▶ **Requirement**: Look for the word "como" in the material below. Copy each line that has it.

####################

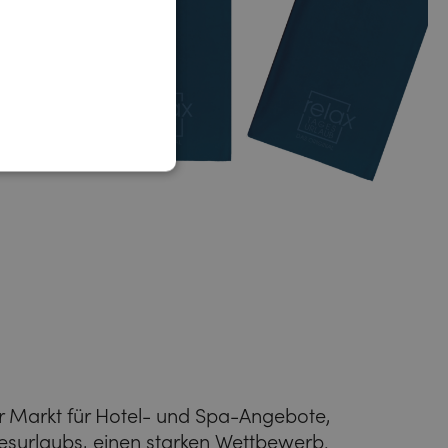
der Markt für Hotel- und Spa-Angebote,
surlaubs, einen starken Wettbewerb.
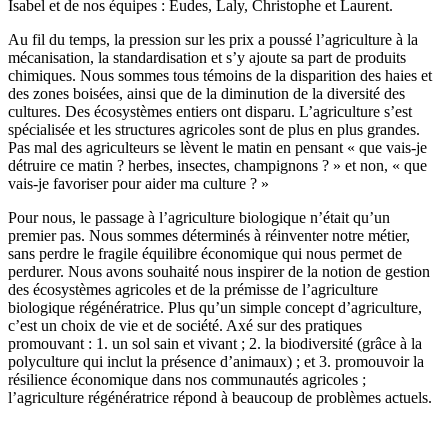
Isabel et de nos équipes : Eudes, Laly, Christophe et Laurent.
Au fil du temps, la pression sur les prix a poussé l’agriculture à la
mécanisation, la standardisation et s’y ajoute sa part de produits
chimiques. Nous sommes tous témoins de la disparition des haies et
des zones boisées, ainsi que de la diminution de la diversité des
cultures. Des écosystèmes entiers ont disparu. L’agriculture s’est
spécialisée et les structures agricoles sont de plus en plus grandes.
Pas mal des agriculteurs se lèvent le matin en pensant « que vais-je
détruire ce matin ? herbes, insectes, champignons ? » et non, « que
vais-je favoriser pour aider ma culture ? »
Pour nous, le passage à l’agriculture biologique n’était qu’un
premier pas. Nous sommes déterminés à réinventer notre métier,
sans perdre le fragile équilibre économique qui nous permet de
perdurer. Nous avons souhaité nous inspirer de la notion de gestion
des écosystèmes agricoles et de la prémisse de l’agriculture
biologique régénératrice. Plus qu’un simple concept d’agriculture,
c’est un choix de vie et de société. Axé sur des pratiques
promouvant : 1. un sol sain et vivant ; 2. la biodiversité (grâce à la
polyculture qui inclut la présence d’animaux) ; et 3. promouvoir la
résilience économique dans nos communautés agricoles ;
l’agriculture régénératrice répond à beaucoup de problèmes actuels.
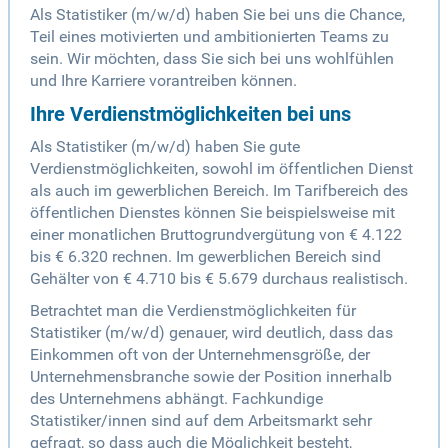
Als Statistiker (m/w/d) haben Sie bei uns die Chance,
Teil eines motivierten und ambitionierten Teams zu
sein. Wir möchten, dass Sie sich bei uns wohlfühlen
und Ihre Karriere vorantreiben können.
Ihre Verdienstmöglichkeiten bei uns
Als Statistiker (m/w/d) haben Sie gute
Verdienstmöglichkeiten, sowohl im öffentlichen Dienst
als auch im gewerblichen Bereich. Im Tarifbereich des
öffentlichen Dienstes können Sie beispielsweise mit
einer monatlichen Bruttogrundvergütung von € 4.122
bis € 6.320 rechnen. Im gewerblichen Bereich sind
Gehälter von € 4.710 bis € 5.679 durchaus realistisch.
Betrachtet man die Verdienstmöglichkeiten für
Statistiker (m/w/d) genauer, wird deutlich, dass das
Einkommen oft von der Unternehmensgröße, der
Unternehmensbranche sowie der Position innerhalb
des Unternehmens abhängt. Fachkundige
Statistiker/innen sind auf dem Arbeitsmarkt sehr
gefragt, so dass auch die Möglichkeit besteht,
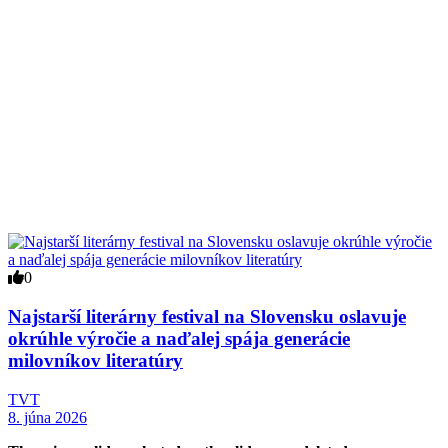
0
Najstarší literárny festival na Slovensku oslavuje
okrúhle výročie a naďalej spája generácie
milovníkov literatúry
TVT
8. júna 2026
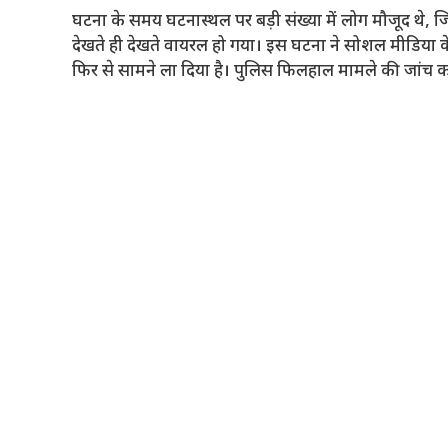
घटना के समय घटनास्थल पर बड़ी संख्या में लोग मौजूद थे,
देखते ही देखते वायरल हो गया। इस घटना ने सोशल मीडिया के 
फिर से सामने ला दिया है। पुलिस फिलहाल मामले की जांच कर 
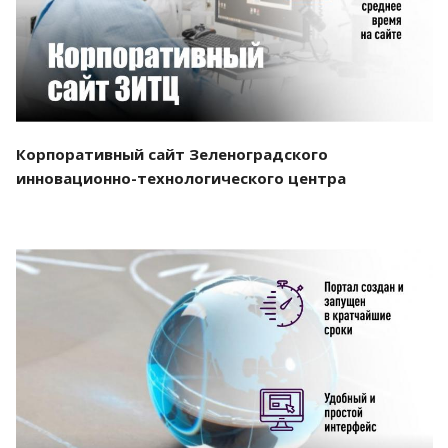
Корпоративный сайт Зеленоградского
инновационно-технологического центра
Смотреть проект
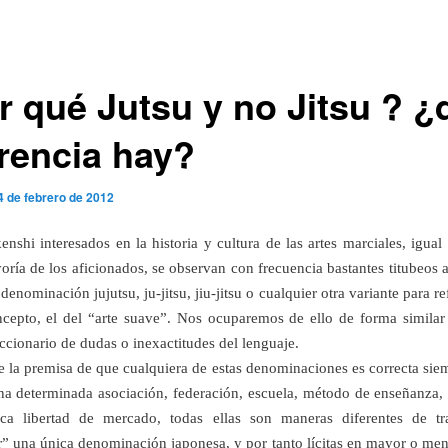
r qué Jutsu y no Jitsu ? ¿
erencia hay?
4 de febrero de 2012
kenshi interesados en la historia y cultura de las artes marciales, igual
oría de los aficionados, se observan con frecuencia bastantes titubeos a
denominación jujutsu, ju-jitsu, jiu-jitsu o cualquier otra variante para re
epto, el del “arte suave”. Nos ocuparemos de ello de forma simila
iccionario de dudas o inexactitudes del lenguaje.
e la premisa de que cualquiera de estas denominaciones es correcta sie
una determinada asociación, federación, escuela, método de enseñanza, 
ica libertad de mercado, todas ellas son maneras diferentes de tra
” una única denominación japonesa, y por tanto lícitas en mayor o me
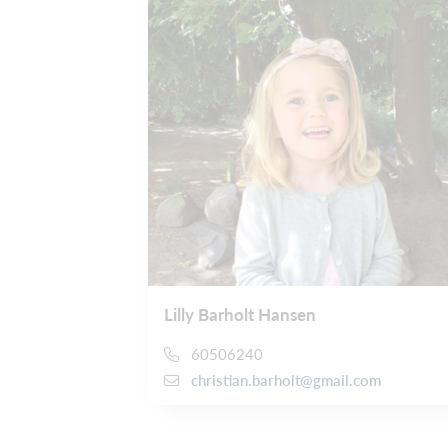
Lilly Barholt Hansen
60506240
christian.barholt@gmail.com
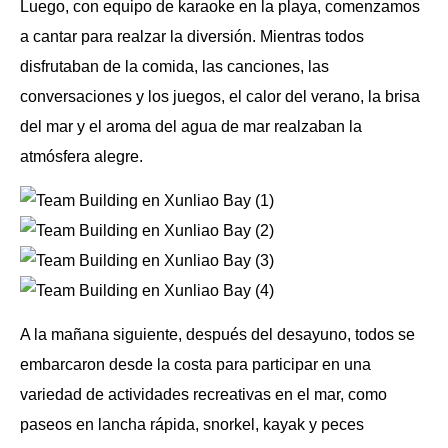
Luego, con equipo de karaoke en la playa, comenzamos
a cantar para realzar la diversión. Mientras todos
disfrutaban de la comida, las canciones, las
conversaciones y los juegos, el calor del verano, la brisa
del mar y el aroma del agua de mar realzaban la
atmósfera alegre.
A la mañana siguiente, después del desayuno, todos se
embarcaron desde la costa para participar en una
variedad de actividades recreativas en el mar, como
paseos en lancha rápida, snorkel, kayak y peces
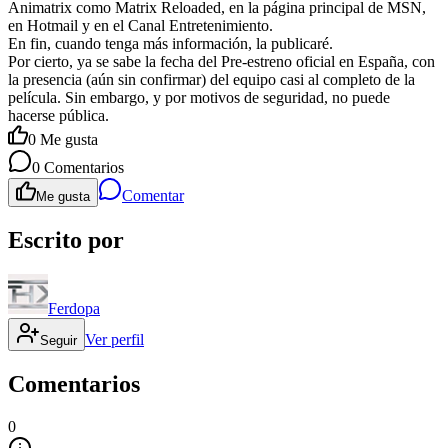
Animatrix como Matrix Reloaded, en la página principal de MSN,
en Hotmail y en el Canal Entretenimiento.
En fin, cuando tenga más información, la publicaré.
Por cierto, ya se sabe la fecha del Pre-estreno oficial en España, con
la presencia (aún sin confirmar) del equipo casi al completo de la
película. Sin embargo, y por motivos de seguridad, no puede
hacerse pública.
0
Me gusta
0
Comentarios
Comentar
Me gusta
Escrito por
Ferdopa
Ver perfil
Seguir
Comentarios
0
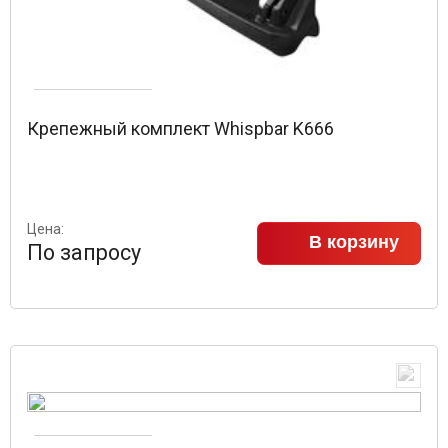
Крепежный комплект Whispbar K666
Цена:
В корзину
По запросу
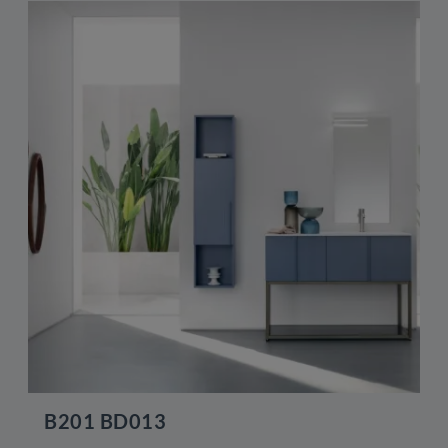
B201 BD013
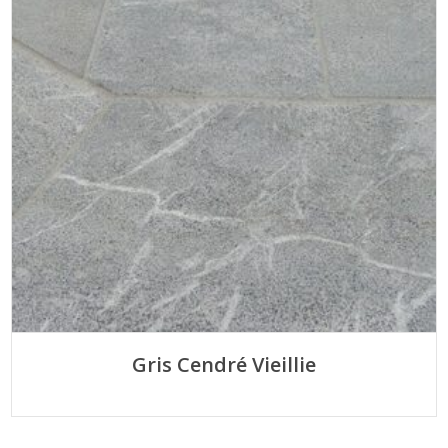
Gris Cendré Vieillie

####################

▶ **Response below**:
variedad de actividades recreativas en el mar, como
Animatrix como Matrix Reloaded, en la página principal de MSN,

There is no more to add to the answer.